As part of a 15-nation honesty study, researchers from the University of East Anglia had the 1,500 subjects participate in a coin flip, telling them they’d get up to $5 every time it came up heads.
The researchers theorized that if the percentage reporting heads was over 50 percent, participants were being dishonest, since heads statistically shows up only half the time.
An estimated 70 percent of Chinese participants lied — the most dishonest of the bunch, according to the study.
Bringing up the least honest rear were Japan, South Korea and India, respectively, according to the study.
Meanwhile, British participants were found to be the most honest — with only 3.4 percent fibbing — according to researchers at the English university.

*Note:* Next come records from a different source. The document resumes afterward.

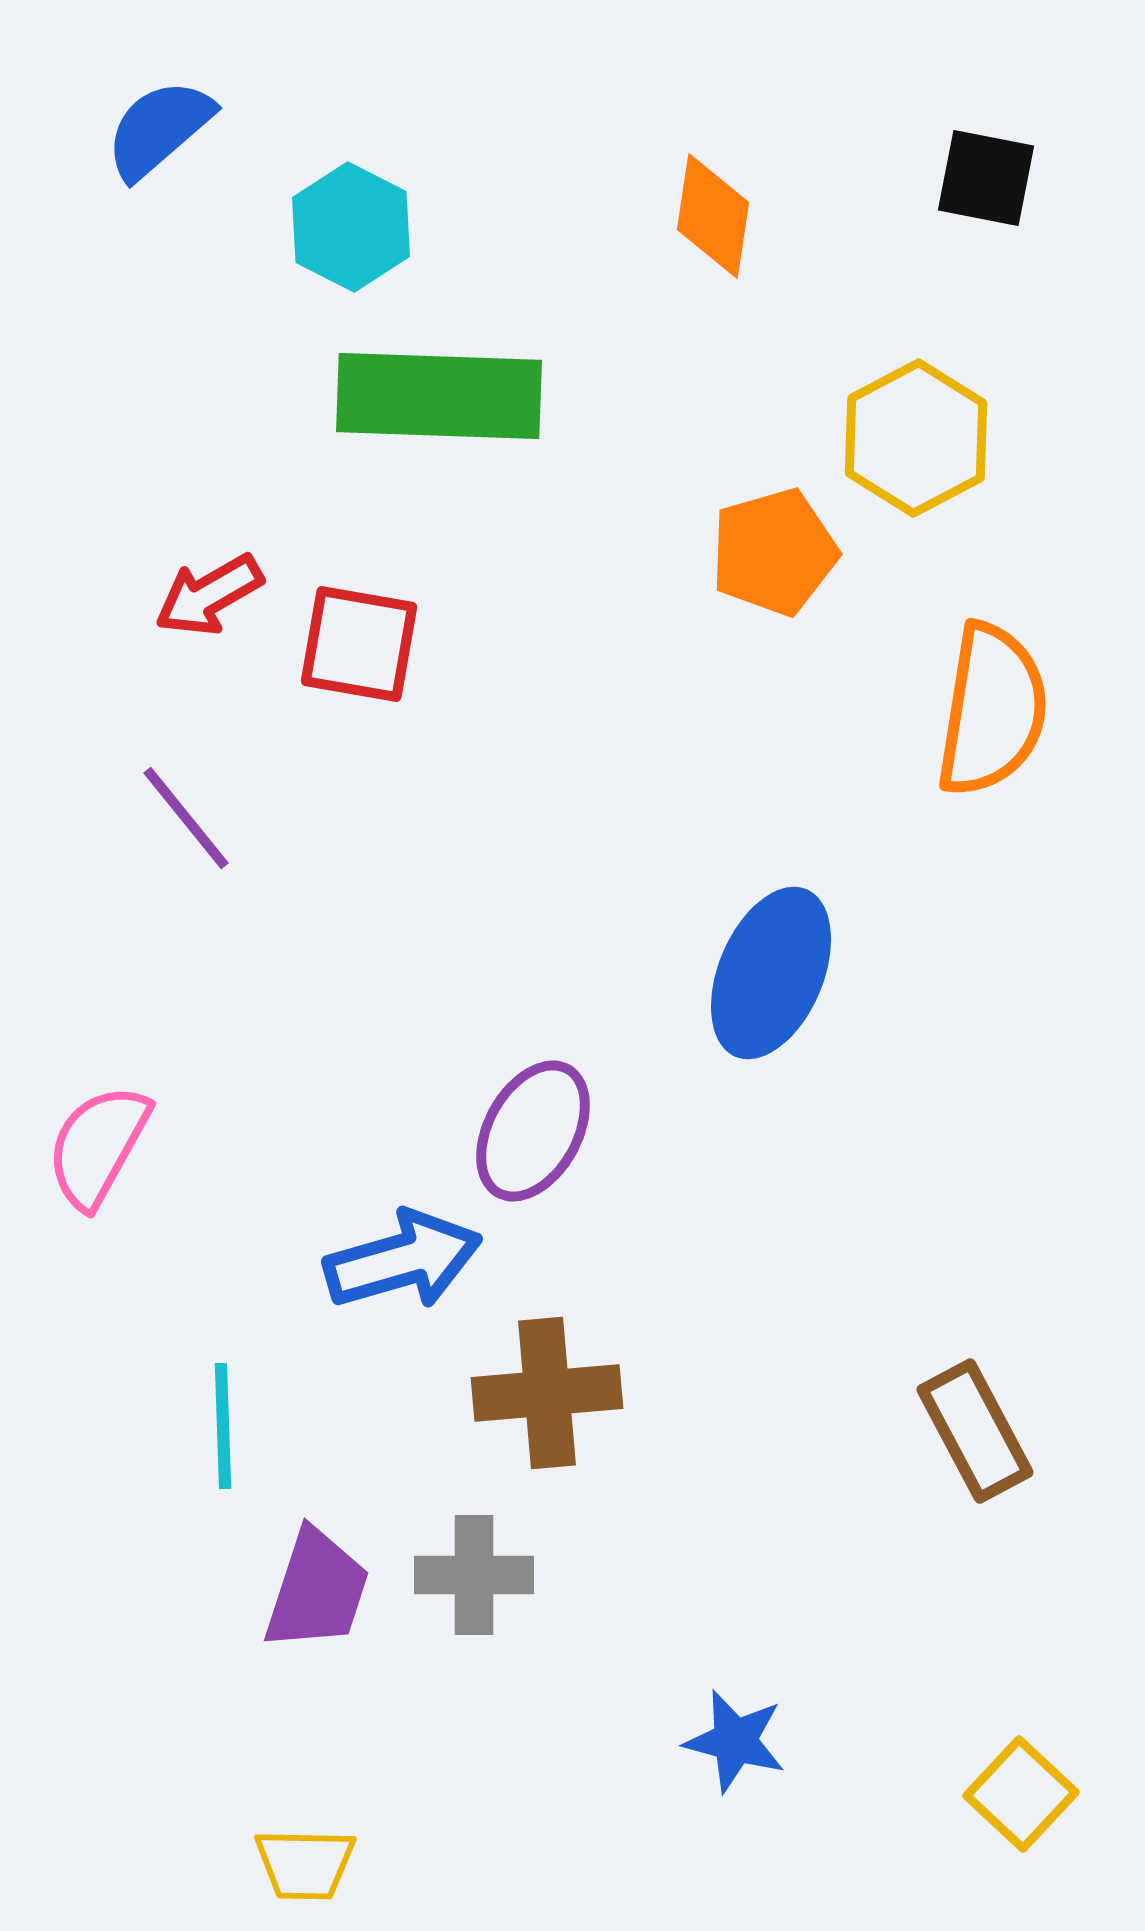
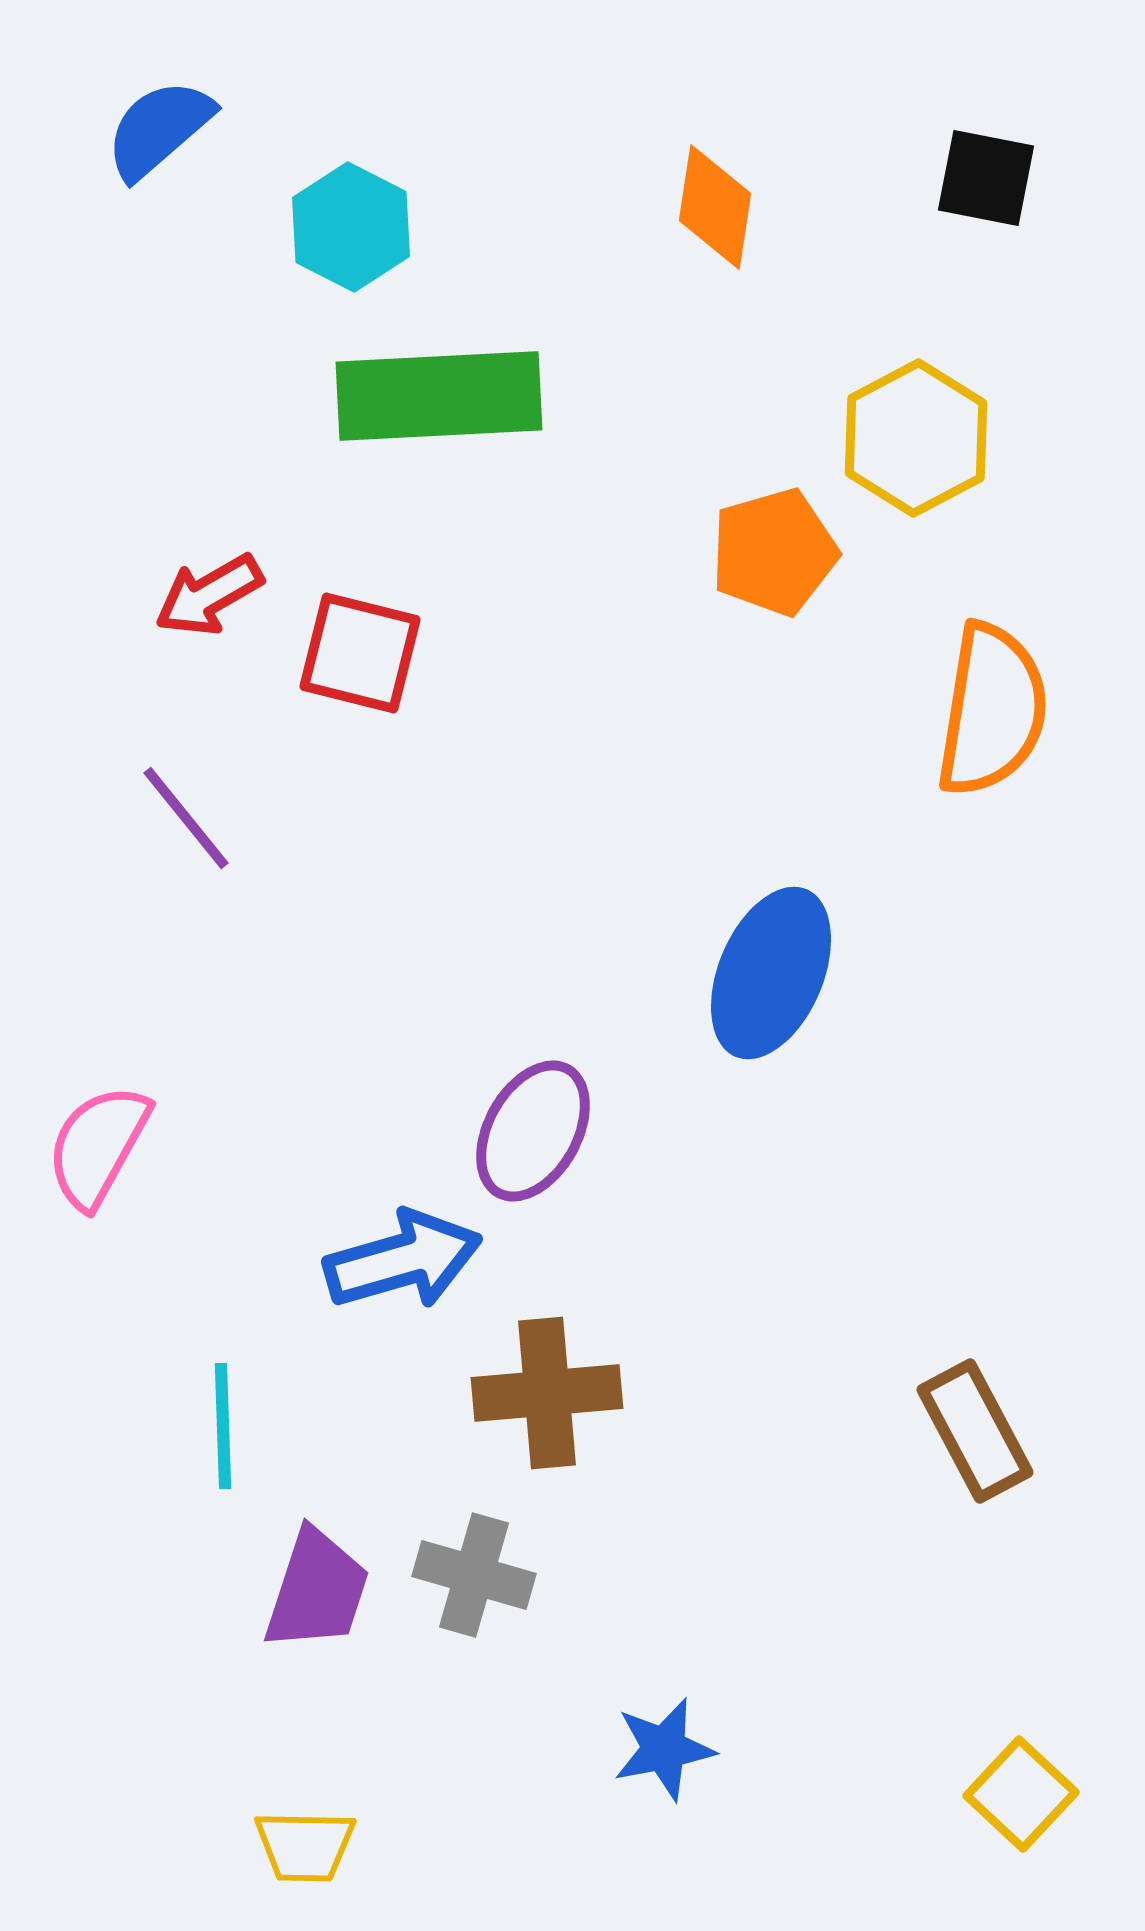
orange diamond: moved 2 px right, 9 px up
green rectangle: rotated 5 degrees counterclockwise
red square: moved 1 px right, 9 px down; rotated 4 degrees clockwise
gray cross: rotated 16 degrees clockwise
blue star: moved 71 px left, 8 px down; rotated 26 degrees counterclockwise
yellow trapezoid: moved 18 px up
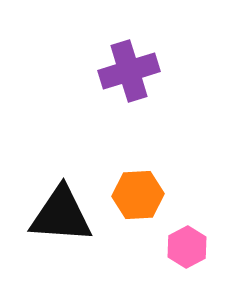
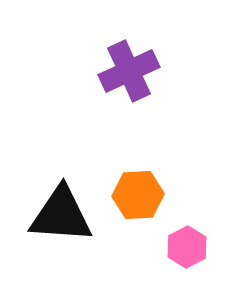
purple cross: rotated 8 degrees counterclockwise
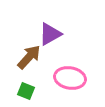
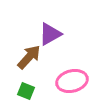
pink ellipse: moved 2 px right, 3 px down; rotated 24 degrees counterclockwise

Americans ranked eighth, with just under 40 percent lying, according to the study.
Study author Dr. David Hugh-Jones said the difference between China and other least honest finishers might be explained by cultural views, such as attitudes toward gambling, as opposed be being inherently dishonest.
As a second part of their survey, the researchers used a six-question music quiz, with queries ranging from knowing Lady Gaga’s real name, the exact town and state where Michael Jackson was born and who wrote “Für Elise.”
Participants again were rewarded with money if they got all the answers correct.
Three of the questions were intentionally difficult — making it very likely that participants would need to look up the answers — and getting more than one of these questions right indicated cheating, the study notes.
Participants were also asked to refrain from Googling any of the answers and had to check a box that they didn’t cheat.
Turkey lied the most, according to the study, and Japanese participants came up most honest.
The US was the third most truthful, coming in right behind second-place finisher Great Britain.